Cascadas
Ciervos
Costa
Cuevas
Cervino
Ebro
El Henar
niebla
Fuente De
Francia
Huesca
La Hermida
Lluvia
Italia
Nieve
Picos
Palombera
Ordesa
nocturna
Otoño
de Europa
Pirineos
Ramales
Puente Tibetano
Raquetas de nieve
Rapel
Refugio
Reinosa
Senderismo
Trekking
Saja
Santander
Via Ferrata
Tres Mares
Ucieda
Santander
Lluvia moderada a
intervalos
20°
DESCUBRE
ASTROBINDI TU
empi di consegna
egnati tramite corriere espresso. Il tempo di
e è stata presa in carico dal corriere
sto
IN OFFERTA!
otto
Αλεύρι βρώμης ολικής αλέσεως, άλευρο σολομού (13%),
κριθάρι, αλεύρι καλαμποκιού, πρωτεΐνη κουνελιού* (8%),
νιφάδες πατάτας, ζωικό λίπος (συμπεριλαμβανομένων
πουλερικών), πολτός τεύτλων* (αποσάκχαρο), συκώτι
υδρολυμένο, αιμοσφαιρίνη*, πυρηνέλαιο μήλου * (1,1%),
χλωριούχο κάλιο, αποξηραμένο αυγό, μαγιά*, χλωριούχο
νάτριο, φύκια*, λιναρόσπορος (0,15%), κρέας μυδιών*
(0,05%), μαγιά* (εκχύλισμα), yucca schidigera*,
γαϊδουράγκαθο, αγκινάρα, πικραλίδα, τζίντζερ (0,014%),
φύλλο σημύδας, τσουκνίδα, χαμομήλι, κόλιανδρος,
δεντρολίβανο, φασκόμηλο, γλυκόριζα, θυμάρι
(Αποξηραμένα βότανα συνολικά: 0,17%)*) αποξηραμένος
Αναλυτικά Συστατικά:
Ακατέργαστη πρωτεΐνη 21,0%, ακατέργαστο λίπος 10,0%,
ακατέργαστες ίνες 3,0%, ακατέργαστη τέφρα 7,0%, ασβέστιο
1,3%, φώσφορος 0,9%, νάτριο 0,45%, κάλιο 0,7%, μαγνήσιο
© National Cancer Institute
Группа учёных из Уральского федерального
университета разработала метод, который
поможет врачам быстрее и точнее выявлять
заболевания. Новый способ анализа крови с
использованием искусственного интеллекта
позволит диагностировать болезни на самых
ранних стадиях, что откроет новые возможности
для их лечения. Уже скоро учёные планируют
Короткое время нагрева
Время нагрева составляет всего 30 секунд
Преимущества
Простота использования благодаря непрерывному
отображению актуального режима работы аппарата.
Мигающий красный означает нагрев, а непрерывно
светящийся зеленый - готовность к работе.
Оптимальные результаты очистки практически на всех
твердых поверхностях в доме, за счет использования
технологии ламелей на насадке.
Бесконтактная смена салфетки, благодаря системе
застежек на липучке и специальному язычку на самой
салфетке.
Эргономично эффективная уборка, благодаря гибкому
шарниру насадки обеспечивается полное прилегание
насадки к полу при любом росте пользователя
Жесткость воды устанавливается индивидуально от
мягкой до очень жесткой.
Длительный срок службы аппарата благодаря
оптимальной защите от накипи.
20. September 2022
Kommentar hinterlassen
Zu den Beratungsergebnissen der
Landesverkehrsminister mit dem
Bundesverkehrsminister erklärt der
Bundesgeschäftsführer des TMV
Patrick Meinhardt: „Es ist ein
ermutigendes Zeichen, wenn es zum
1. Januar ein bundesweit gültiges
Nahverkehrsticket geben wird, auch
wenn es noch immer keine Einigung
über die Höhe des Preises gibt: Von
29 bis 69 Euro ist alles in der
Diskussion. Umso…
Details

---

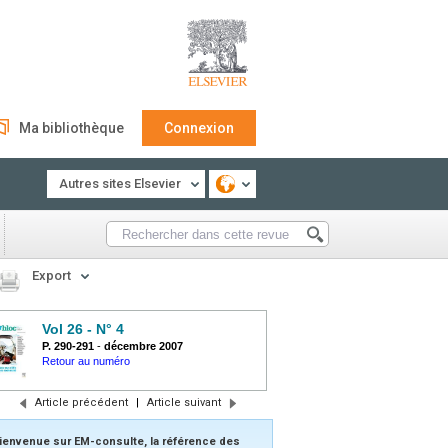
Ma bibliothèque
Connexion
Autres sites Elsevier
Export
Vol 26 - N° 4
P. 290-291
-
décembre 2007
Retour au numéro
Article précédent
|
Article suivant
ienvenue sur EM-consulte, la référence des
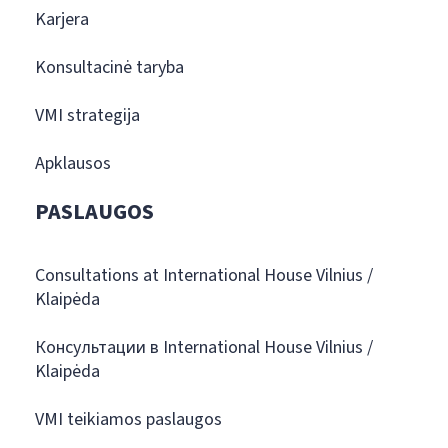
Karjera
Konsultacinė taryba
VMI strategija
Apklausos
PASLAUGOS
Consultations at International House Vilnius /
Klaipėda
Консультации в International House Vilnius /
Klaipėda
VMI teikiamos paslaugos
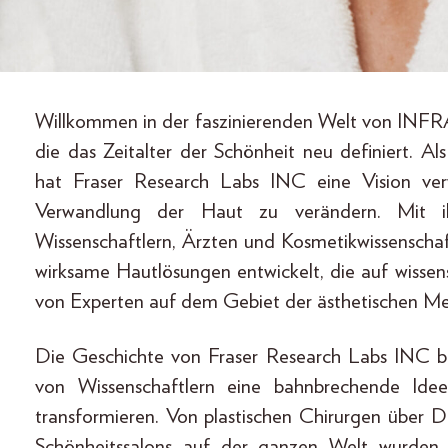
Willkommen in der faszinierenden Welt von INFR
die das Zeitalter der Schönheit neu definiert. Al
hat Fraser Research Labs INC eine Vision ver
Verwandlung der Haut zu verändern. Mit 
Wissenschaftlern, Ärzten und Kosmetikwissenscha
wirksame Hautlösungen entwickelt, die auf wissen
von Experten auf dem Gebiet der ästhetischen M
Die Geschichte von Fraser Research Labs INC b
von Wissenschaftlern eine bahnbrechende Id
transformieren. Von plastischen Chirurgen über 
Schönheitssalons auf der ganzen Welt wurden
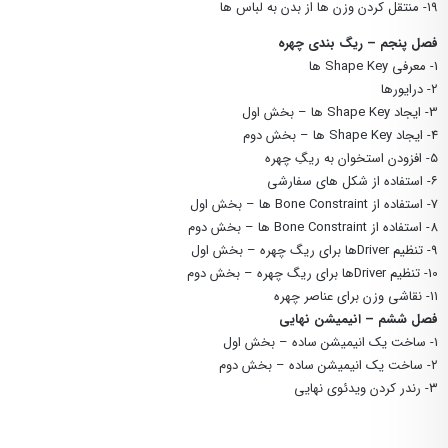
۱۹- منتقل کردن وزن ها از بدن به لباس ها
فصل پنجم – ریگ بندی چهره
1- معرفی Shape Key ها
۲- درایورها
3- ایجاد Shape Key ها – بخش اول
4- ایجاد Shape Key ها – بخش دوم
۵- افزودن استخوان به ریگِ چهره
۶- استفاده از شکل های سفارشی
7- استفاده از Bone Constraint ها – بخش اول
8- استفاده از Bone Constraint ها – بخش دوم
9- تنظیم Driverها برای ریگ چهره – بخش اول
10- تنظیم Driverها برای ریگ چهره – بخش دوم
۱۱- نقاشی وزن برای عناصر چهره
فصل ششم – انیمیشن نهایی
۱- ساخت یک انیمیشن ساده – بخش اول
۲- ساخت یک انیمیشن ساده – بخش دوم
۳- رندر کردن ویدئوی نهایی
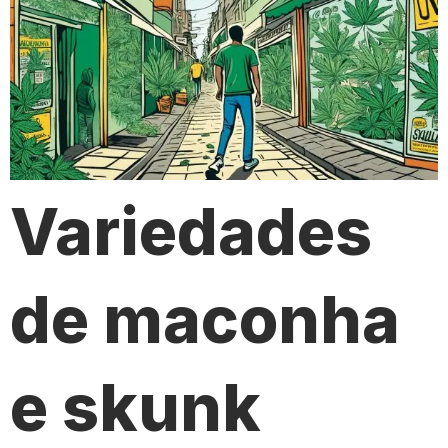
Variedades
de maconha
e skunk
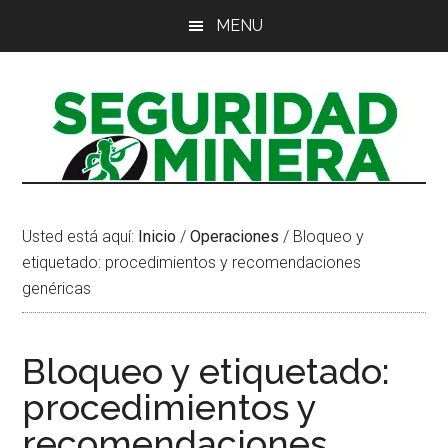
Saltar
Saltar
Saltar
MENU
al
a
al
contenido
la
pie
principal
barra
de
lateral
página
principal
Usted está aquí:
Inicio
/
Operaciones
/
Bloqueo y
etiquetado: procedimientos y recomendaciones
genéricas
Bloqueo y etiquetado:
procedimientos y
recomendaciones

---

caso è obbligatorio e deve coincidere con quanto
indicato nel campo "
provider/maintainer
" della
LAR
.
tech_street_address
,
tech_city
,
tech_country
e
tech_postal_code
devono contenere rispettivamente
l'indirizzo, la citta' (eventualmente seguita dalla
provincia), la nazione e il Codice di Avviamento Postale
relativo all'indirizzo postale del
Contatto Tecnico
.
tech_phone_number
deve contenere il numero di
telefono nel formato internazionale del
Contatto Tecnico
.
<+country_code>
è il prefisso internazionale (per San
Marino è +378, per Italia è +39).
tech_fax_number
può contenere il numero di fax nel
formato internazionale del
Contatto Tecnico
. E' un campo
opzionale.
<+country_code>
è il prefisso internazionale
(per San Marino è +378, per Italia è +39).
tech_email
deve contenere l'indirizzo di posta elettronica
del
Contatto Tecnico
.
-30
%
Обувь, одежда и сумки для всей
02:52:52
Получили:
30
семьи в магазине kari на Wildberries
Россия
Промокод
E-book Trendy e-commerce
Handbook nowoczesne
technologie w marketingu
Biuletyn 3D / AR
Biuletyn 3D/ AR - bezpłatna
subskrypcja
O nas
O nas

--- Exercise ---
Pull every line containing "etiquetado" from the data.

--- Response box ---
etiquetado: procedimientos y recomendaciones
Bloqueo y etiquetado:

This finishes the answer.